好評は、サスペンス、職場ドラマ、女性群像、社会批評がうまく融合している点。『サスペンスあり、職場あり、コメディあり、社会批評あり』と評される。また、寮での女性たちの自然な助け合いの関係も称賛され、各女性社員が独自の苦悩と活躍の場を持っていると評価された。洪金寶が感情線に振り回されず、自ら事件を解決していく姿は『真のヒロインドラマ。重要な展開はすべて女性たちが動かしている』と称賛された。
惜しむらくは、全16話と長く、前半はややテンポが遅く、悪役の威圧感も不足。潜入の矛盾点も細かく見るとつじつまが合わない部分がある。しかし、後半で事件が収束し、評価は回復した。
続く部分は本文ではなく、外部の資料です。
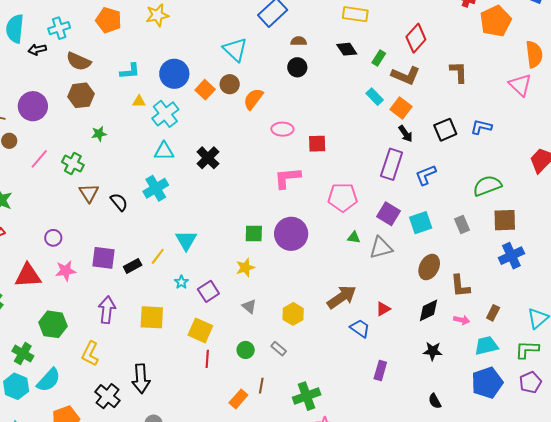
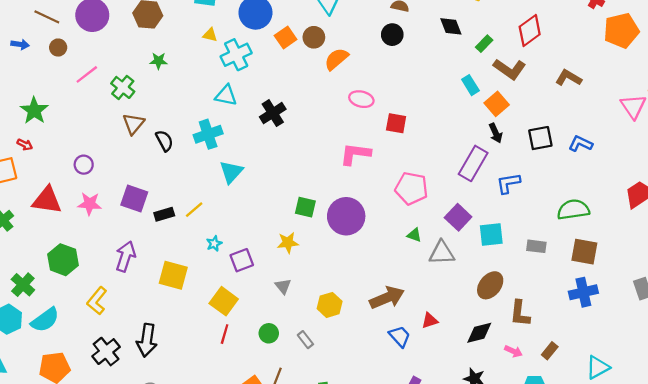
brown L-shape: (459, 72) -> (569, 78), turned -70
gray rectangle: (462, 224) -> (536, 246), turned -72
cyan triangle: (186, 240) -> (231, 172), moved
▼ 空降Netflix收視十大韓劇排行第5名:全昭映、康美娜『Girigo:命をかける願い』|豆瓣評価:7.7分
『Girigo:命をかける願い』は、願いを叶えるスマホアプリを起点に物語が展開する。全昭映と康美娜が演じる若者たちは、願いを入力すれば恋、成績、金、復讐のチャンスが得られると信じるが、願いが叶うと同時にスマホに死亡カウントダウンが表示される。次々と事故が起きる中で、彼らは願いの代償に気づき、アプリの開発者、ルール、カウントダウンの停止方法を探しながら、自分たちが隠してきた貪欲と秘密に向き合うことになる。
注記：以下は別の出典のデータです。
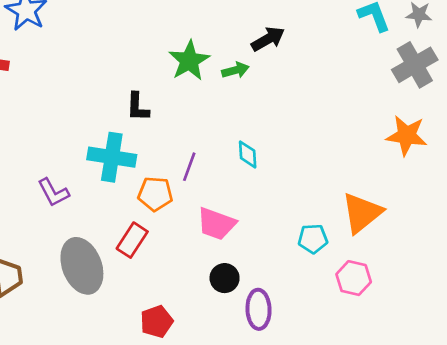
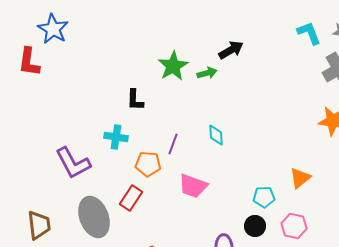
cyan cross: (112, 157) -> (116, 137), size x0.7
purple L-shape: (53, 192) -> (73, 163), size x1.5
orange triangle: (362, 213) -> (300, 178), size x0.7
black circle: (225, 278) -> (255, 226), moved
スマホアプリ、学園友情、民俗呪いの組み合わせに、短めの尺と速いテンポが評価され、ホラードラマファンから支持された。音響、驚かしの場面、現実と幻の切り替えが特に高く評価され、『テンポが速く、一度見始めたらトイレに行けない』という声も。謎解き、脱出、追跡の場面が密集しており、没入感が高い。
一方で、人物関係の展開が急で、友情の崩壊やキャラクターの黒化に十分な伏線がない。一部の衝突はドラマチックすぎて不自然と感じられる。しかし、論理の細部まで気にしないなら、一気見に最適な学園ホラー作品と評価されている。
▼ 空降Netflix收視十大韓劇排行第6名:申惠善、李浚赫『サラの真実と偽りの人生』|豆瓣評価:7.6分
『サラの真実と偽りの人生』は、謎めいた女性と殺人事件を軸に展開する。申惠善が演じるサラは、ファッションと上流社交界で活躍するが、学歴や出自について複数の説明をし、その背景は不明だ。彼女の周囲で事件が起き、真実と虚構の境界が揺らぎ始める。物語は、彼女の過去と現在の行動がどのように繋がっているかを解き明かしていく。